** Task input follows **

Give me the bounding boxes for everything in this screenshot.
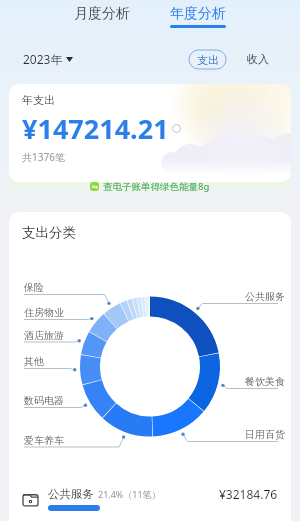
button[interactable]: 年度分析 — [156, 0, 240, 34]
staticText: 爱车养车 — [24, 434, 64, 447]
staticText: 收入 — [247, 52, 269, 66]
staticText: 公共服务 — [245, 290, 285, 303]
staticText: 共1376笔 — [22, 150, 65, 164]
staticText: 其他 — [24, 355, 44, 368]
staticText: 公共服务 — [48, 487, 94, 501]
staticText: 2023年 — [23, 51, 63, 67]
staticText: 年支出 — [22, 93, 55, 107]
staticText: 支出 — [197, 53, 219, 67]
button[interactable]: 2023年 — [23, 48, 73, 70]
staticText: 日用百货 — [245, 428, 285, 441]
staticText: 酒店旅游 — [24, 329, 64, 342]
staticText: ¥32184.76 — [219, 486, 278, 502]
staticText: 住房物业 — [24, 306, 64, 319]
button[interactable]: 支出 — [189, 50, 226, 69]
staticText: 能量 — [92, 185, 98, 189]
button[interactable]: 公共服务 — [9, 477, 291, 521]
staticText: 查电子账单得绿色能量8g — [103, 180, 210, 193]
staticText: 餐饮美食 — [245, 375, 285, 388]
staticText: 年度分析 — [170, 5, 226, 23]
button[interactable]: 说明 — [172, 124, 181, 133]
staticText: 保险 — [24, 281, 44, 294]
button[interactable]: 收入 — [247, 52, 269, 66]
button[interactable]: 月度分析 — [60, 0, 144, 34]
staticText: 21.4%（11笔） — [98, 488, 161, 500]
staticText: ¥147214.21 — [22, 110, 169, 147]
staticText: 支出分类 — [22, 224, 76, 241]
staticText: 数码电器 — [24, 394, 64, 407]
staticText: 月度分析 — [74, 5, 130, 23]
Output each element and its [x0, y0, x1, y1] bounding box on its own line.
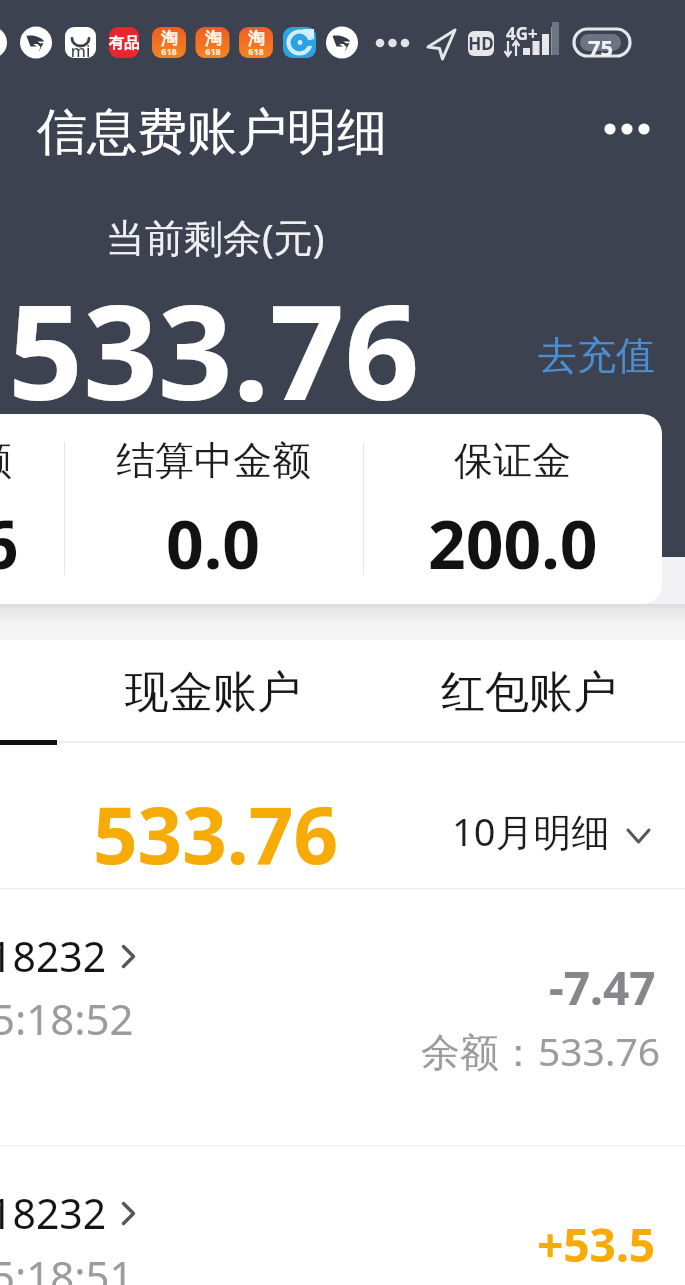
staticText: HD [468, 32, 494, 55]
staticText: 618 [196, 45, 230, 57]
staticText: +53.5 [537, 1213, 656, 1276]
staticText: 结算中金额 [116, 436, 311, 485]
staticText: 5:18:51 [0, 1247, 134, 1285]
button[interactable]: More options [594, 105, 664, 153]
staticText: 618 [152, 45, 186, 57]
staticText: 现金账户 [125, 665, 301, 720]
staticText: 533.76 [0, 498, 19, 588]
staticText: 淘 [196, 28, 230, 49]
staticText: 533.76 [8, 260, 420, 438]
staticText: 可提现余额 [0, 436, 12, 485]
staticText: 当前剩余(元) [106, 210, 325, 263]
staticText: 75 [580, 32, 621, 62]
button[interactable]: 红包账户 [370, 636, 685, 742]
other: Status bar [0, 0, 685, 84]
staticText: mi [65, 40, 96, 62]
button[interactable]: 18232 [0, 888, 685, 1145]
staticText: 5:18:52 [0, 990, 134, 1047]
button[interactable]: 10月明细 [440, 794, 668, 860]
staticText: 有品 [109, 34, 139, 53]
staticText: 淘 [152, 28, 186, 49]
staticText: 保证金 [454, 436, 571, 485]
staticText: 红包账户 [441, 665, 617, 720]
button[interactable]: 去充值 [524, 320, 669, 390]
staticText: 信息费账户明细 [37, 101, 387, 164]
staticText: 去充值 [538, 331, 655, 380]
staticText: 余额：533.76 [421, 1024, 660, 1077]
button[interactable]: 18232 [0, 1145, 685, 1285]
staticText: 0.0 [166, 498, 261, 588]
staticText: 618 [239, 45, 273, 57]
button[interactable]: 保证金 [363, 414, 662, 604]
staticText: 淘 [239, 28, 273, 49]
staticText: 18232 [0, 1185, 107, 1241]
staticText: 18232 [0, 928, 107, 984]
staticText: 10月明细 [452, 805, 610, 857]
button[interactable]: 结算中金额 [64, 414, 363, 604]
button[interactable]: 可提现余额 [0, 414, 64, 604]
staticText: 533.76 [93, 781, 338, 887]
staticText: -7.47 [549, 956, 656, 1019]
staticText: 4G+ [506, 22, 538, 45]
staticText: 200.0 [428, 498, 598, 588]
button[interactable]: 现金账户 [54, 636, 371, 742]
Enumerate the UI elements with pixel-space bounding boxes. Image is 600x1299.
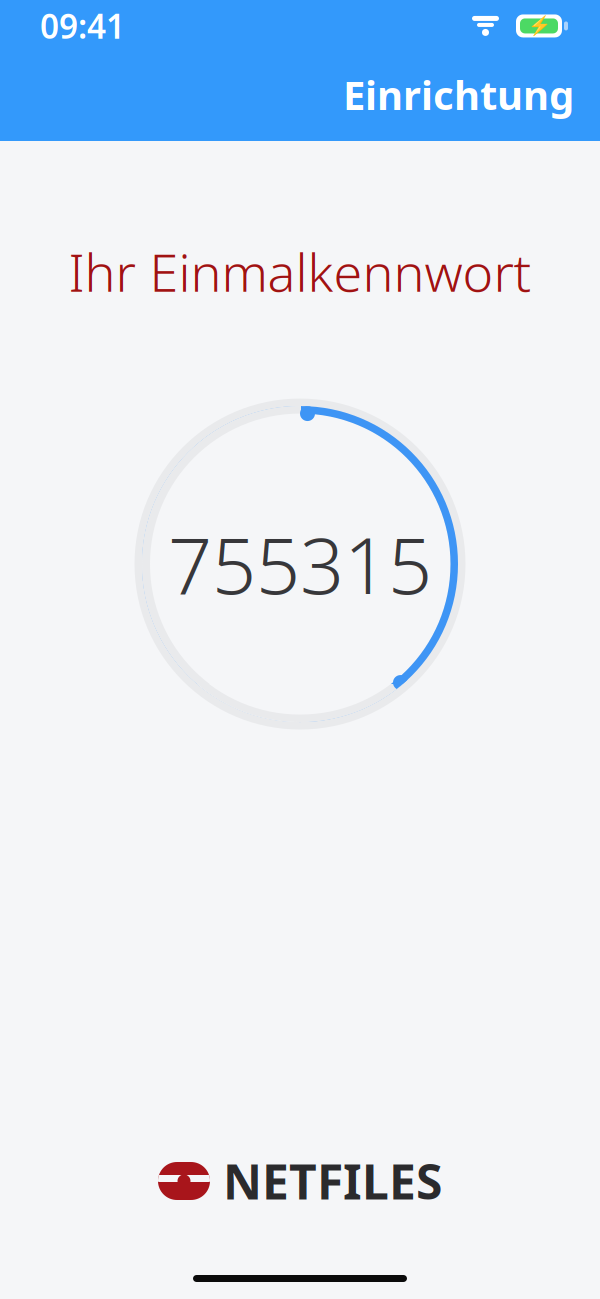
- button[interactable]: Einrichtung: [0, 63, 600, 126]
- staticText: Ihr Einmalkennwort: [68, 237, 532, 306]
- staticText: 09:41: [40, 4, 125, 48]
- staticText: 755315: [168, 513, 432, 615]
- staticText: ⚡: [528, 15, 550, 37]
- staticText: NETFILES: [223, 1149, 442, 1213]
- staticText: Einrichtung: [343, 68, 574, 121]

** End of Task input **

Task directions
Output the records above exactly as written, but leave out the pictures.

Solution below
Give me the bounding boxes for everything in this screenshot.
button[interactable]: 年度分析 — [156, 0, 240, 34]
staticText: 爱车养车 — [24, 434, 64, 447]
staticText: 收入 — [247, 52, 269, 66]
staticText: 公共服务 — [245, 290, 285, 303]
staticText: 共1376笔 — [22, 150, 65, 164]
staticText: 其他 — [24, 355, 44, 368]
staticText: 公共服务 — [48, 487, 94, 501]
staticText: 2023年 — [23, 51, 63, 67]
staticText: 年支出 — [22, 93, 55, 107]
staticText: 支出 — [197, 53, 219, 67]
button[interactable]: 2023年 — [23, 48, 73, 70]
staticText: 日用百货 — [245, 428, 285, 441]
staticText: 酒店旅游 — [24, 329, 64, 342]
staticText: ¥32184.76 — [219, 486, 278, 502]
staticText: 住房物业 — [24, 306, 64, 319]
button[interactable]: 支出 — [189, 50, 226, 69]
staticText: 能量 — [92, 185, 98, 189]
button[interactable]: 公共服务 — [9, 477, 291, 521]
staticText: 查电子账单得绿色能量8g — [103, 180, 210, 193]
staticText: 餐饮美食 — [245, 375, 285, 388]
staticText: 年度分析 — [170, 5, 226, 23]
button[interactable]: 说明 — [172, 124, 181, 133]
staticText: 保险 — [24, 281, 44, 294]
button[interactable]: 收入 — [247, 52, 269, 66]
button[interactable]: 月度分析 — [60, 0, 144, 34]
staticText: 21.4%（11笔） — [98, 488, 161, 500]
staticText: ¥147214.21 — [22, 110, 169, 147]
staticText: 支出分类 — [22, 224, 76, 241]
staticText: 数码电器 — [24, 394, 64, 407]
staticText: 月度分析 — [74, 5, 130, 23]
Output each element and its [x0, y0, x1, y1] bounding box on its own line.
staticText: HD [468, 32, 494, 55]
staticText: 618 [196, 45, 230, 57]
staticText: +53.5 [537, 1213, 656, 1276]
staticText: 结算中金额 [116, 436, 311, 485]
staticText: 5:18:51 [0, 1247, 134, 1285]
button[interactable]: More options [594, 105, 664, 153]
staticText: 618 [152, 45, 186, 57]
staticText: 现金账户 [125, 665, 301, 720]
staticText: 533.76 [0, 498, 19, 588]
staticText: 淘 [196, 28, 230, 49]
staticText: 533.76 [8, 260, 420, 438]
staticText: 可提现余额 [0, 436, 12, 485]
staticText: 当前剩余(元) [106, 210, 325, 263]
staticText: 75 [580, 32, 621, 62]
button[interactable]: 红包账户 [370, 636, 685, 742]
other: Status bar [0, 0, 685, 84]
staticText: mi [65, 40, 96, 62]
button[interactable]: 18232 [0, 888, 685, 1145]
staticText: 5:18:52 [0, 990, 134, 1047]
button[interactable]: 10月明细 [440, 794, 668, 860]
staticText: 有品 [109, 34, 139, 53]
staticText: 淘 [152, 28, 186, 49]
staticText: 保证金 [454, 436, 571, 485]
staticText: 红包账户 [441, 665, 617, 720]
button[interactable]: 去充值 [524, 320, 669, 390]
staticText: 信息费账户明细 [37, 101, 387, 164]
staticText: 去充值 [538, 331, 655, 380]
staticText: 余额：533.76 [421, 1024, 660, 1077]
button[interactable]: 18232 [0, 1145, 685, 1285]
staticText: 0.0 [166, 498, 261, 588]
staticText: 618 [239, 45, 273, 57]
button[interactable]: 保证金 [363, 414, 662, 604]
staticText: 淘 [239, 28, 273, 49]
staticText: 18232 [0, 1185, 107, 1241]
staticText: 18232 [0, 928, 107, 984]
staticText: 10月明细 [452, 805, 610, 857]
button[interactable]: 结算中金额 [64, 414, 363, 604]
button[interactable]: 可提现余额 [0, 414, 64, 604]
staticText: 533.76 [93, 781, 338, 887]
staticText: -7.47 [549, 956, 656, 1019]
staticText: 4G+ [506, 22, 538, 45]
staticText: 200.0 [428, 498, 598, 588]
button[interactable]: 现金账户 [54, 636, 371, 742]
Enumerate the UI elements with pixel-space bounding boxes. Image is 600x1299.
- button[interactable]: Einrichtung: [0, 63, 600, 126]
- staticText: Ihr Einmalkennwort: [68, 237, 532, 306]
- staticText: 09:41: [40, 4, 125, 48]
- staticText: 755315: [168, 513, 432, 615]
- staticText: ⚡: [528, 15, 550, 37]
- staticText: NETFILES: [223, 1149, 442, 1213]
- staticText: Einrichtung: [343, 68, 574, 121]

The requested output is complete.